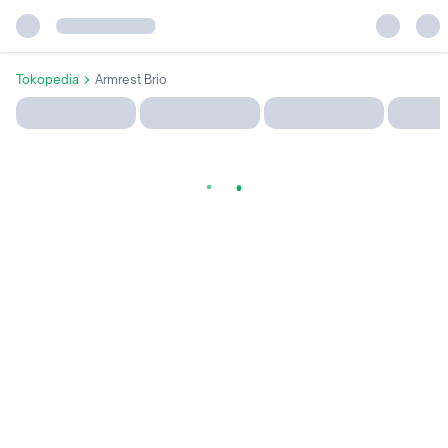
Tokopedia
Armrest Brio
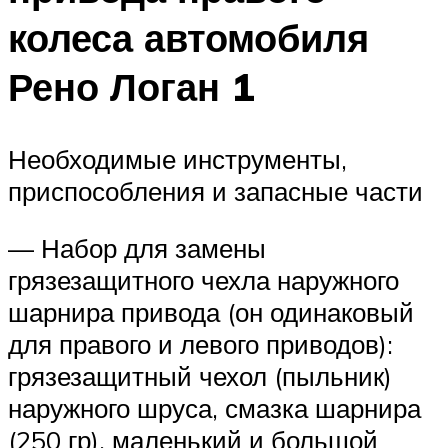
колеса автомобиля
Рено Логан 1
Необходимые инструменты,
приспособления и запасные части
— Набор для замены
грязезащитного чехла наружного
шарнира привода (он одинаковый
для правого и левого приводов):
грязезащитный чехол (пыльник)
наружного шруса, смазка шарнира
(250 гр), маленький и большой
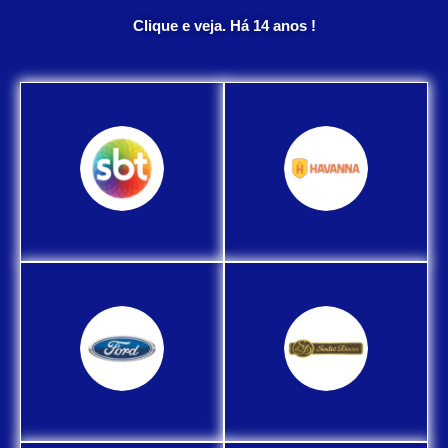
Clique e veja. Há 14 anos !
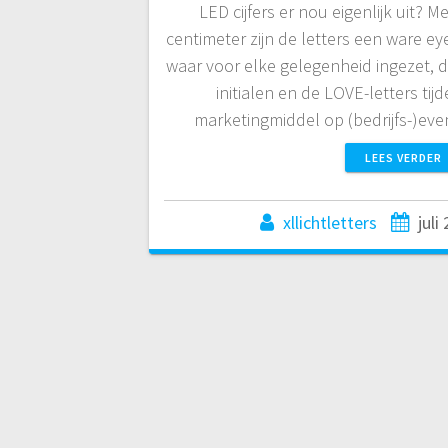
LED cijfers er nou eigenlijk uit? 
centimeter zijn de letters een ware ey
waar voor elke gelegenheid ingezet, 
initialen en de LOVE-letters tijd
marketingmiddel op (bedrijfs-)eve
LEES VERDER
xllichtletters
juli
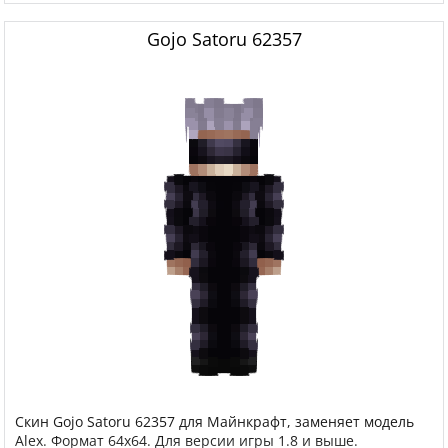
Gojo Satoru 62357
Скин Gojo Satoru 62357 для Майнкрафт, заменяет модель
Alex. Формат 64x64. Для версии игры 1.8 и выше.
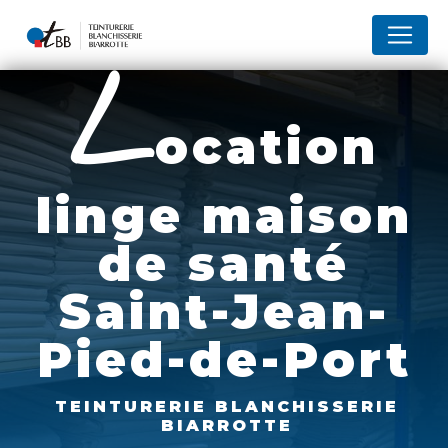
Panneau de gestion des cookies
l
ocation
linge maison
de santé
Saint-Jean-
Pied-de-Port
TEINTURERIE BLANCHISSERIE
BIARROTTE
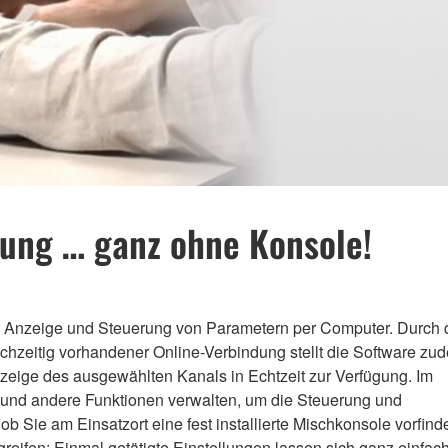
tung … ganz ohne Konsole!
e Anzeige und Steuerung von Parametern per Computer. Durch 
ichzeitig vorhandener Online-Verbindung stellt die Software zu
eige des ausgewählten Kanals in Echtzeit zur Verfügung. Im
n und andere Funktionen verwalten, um die Steuerung und
 ob Sie am Einsatzort eine fest installierte Mischkonsole vorfind
reifen: Einmal getätigte Einstellungen lassen sich ganz einfach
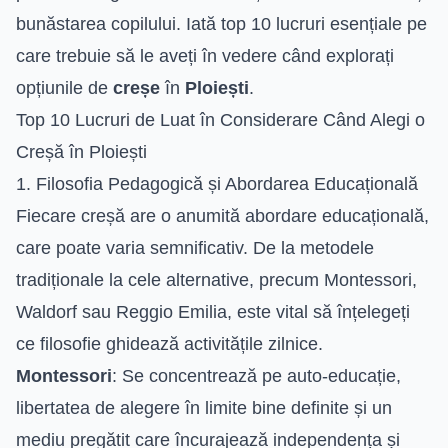
bunăstarea copilului. Iată top 10 lucruri esențiale pe
care trebuie să le aveți în vedere când explorați
opțiunile de
creșe
în
Ploiești
.
Top 10 Lucruri de Luat în Considerare Când Alegi o
Creșă în Ploiești
1. Filosofia Pedagogică și Abordarea Educațională
Fiecare creșă are o anumită abordare educațională,
care poate varia semnificativ. De la metodele
tradiționale la cele alternative, precum Montessori,
Waldorf sau Reggio Emilia, este vital să înțelegeți
ce filosofie ghidează activitățile zilnice.
Montessori
: Se concentrează pe auto-educație,
libertatea de alegere în limite bine definite și un
mediu pregătit care încurajează independența și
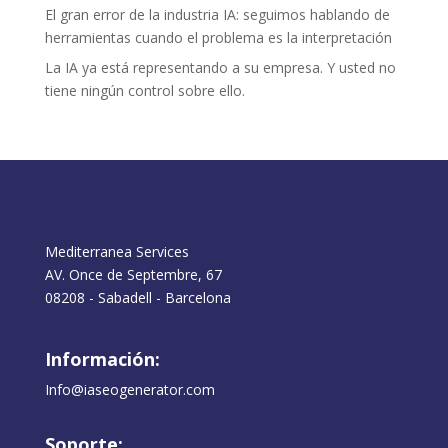
El gran error de la industria IA: seguimos hablando de
herramientas cuando el problema es la interpretación
La IA ya está representando a su empresa. Y usted no
tiene ningún control sobre ello.
Mediterranea Services
AV. Once de Septembre, 67
08208 - Sabadell - Barcelona
Información:
Info@iaseogenerator.com
Soporte:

————————

Each entry above should be written out verbatim, minus its pictures.

Tokopedia
Armrest Brio
колеса автомобиля
Рено Логан 1
Необходимые инструменты,
приспособления и запасные части
— Набор для замены
грязезащитного чехла наружного
шарнира привода (он одинаковый
для правого и левого приводов):
грязезащитный чехол (пыльник)
наружного шруса, смазка шарнира
(250 гр), маленький и большой
Clique e veja. Há 14 anos !
LED cijfers er nou eigenlijk uit? 
centimeter zijn de letters een ware ey
waar voor elke gelegenheid ingezet, 
initialen en de LOVE-letters tijd
marketingmiddel op (bedrijfs-)eve
LEES VERDER
xllichtletters
juli
Gojo Satoru 62357
Скин Gojo Satoru 62357 для Майнкрафт, заменяет модель
Alex. Формат 64x64. Для версии игры 1.8 и выше.
Panneau de gestion des cookies
l
ocation
linge maison
de santé
Saint-Jean-
Pied-de-Port
TEINTURERIE BLANCHISSERIE
BIARROTTE
tung … ganz ohne Konsole!
e Anzeige und Steuerung von Parametern per Computer. Durch 
ichzeitig vorhandener Online-Verbindung stellt die Software zu
eige des ausgewählten Kanals in Echtzeit zur Verfügung. Im
n und andere Funktionen verwalten, um die Steuerung und
 ob Sie am Einsatzort eine fest installierte Mischkonsole vorfind
reifen: Einmal getätigte Einstellungen lassen sich ganz einfach
bunăstarea copilului. Iată top 10 lucruri esențiale pe
care trebuie să le aveți în vedere când explorați
opțiunile de
creșe
în
Ploiești
.
Top 10 Lucruri de Luat în Considerare Când Alegi o
Creșă în Ploiești
1. Filosofia Pedagogică și Abordarea Educațională
Fiecare creșă are o anumită abordare educațională,
care poate varia semnificativ. De la metodele
tradiționale la cele alternative, precum Montessori,
Waldorf sau Reggio Emilia, este vital să înțelegeți
ce filosofie ghidează activitățile zilnice.
Montessori
: Se concentrează pe auto-educație,
libertatea de alegere în limite bine definite și un
mediu pregătit care încurajează independența și
El gran error de la industria IA: seguimos hablando de
herramientas cuando el problema es la interpretación
La IA ya está representando a su empresa. Y usted no
tiene ningún control sobre ello.
Mediterranea Services
AV. Once de Septembre, 67
08208 - Sabadell - Barcelona
Información:
Info@iaseogenerator.com
Soporte:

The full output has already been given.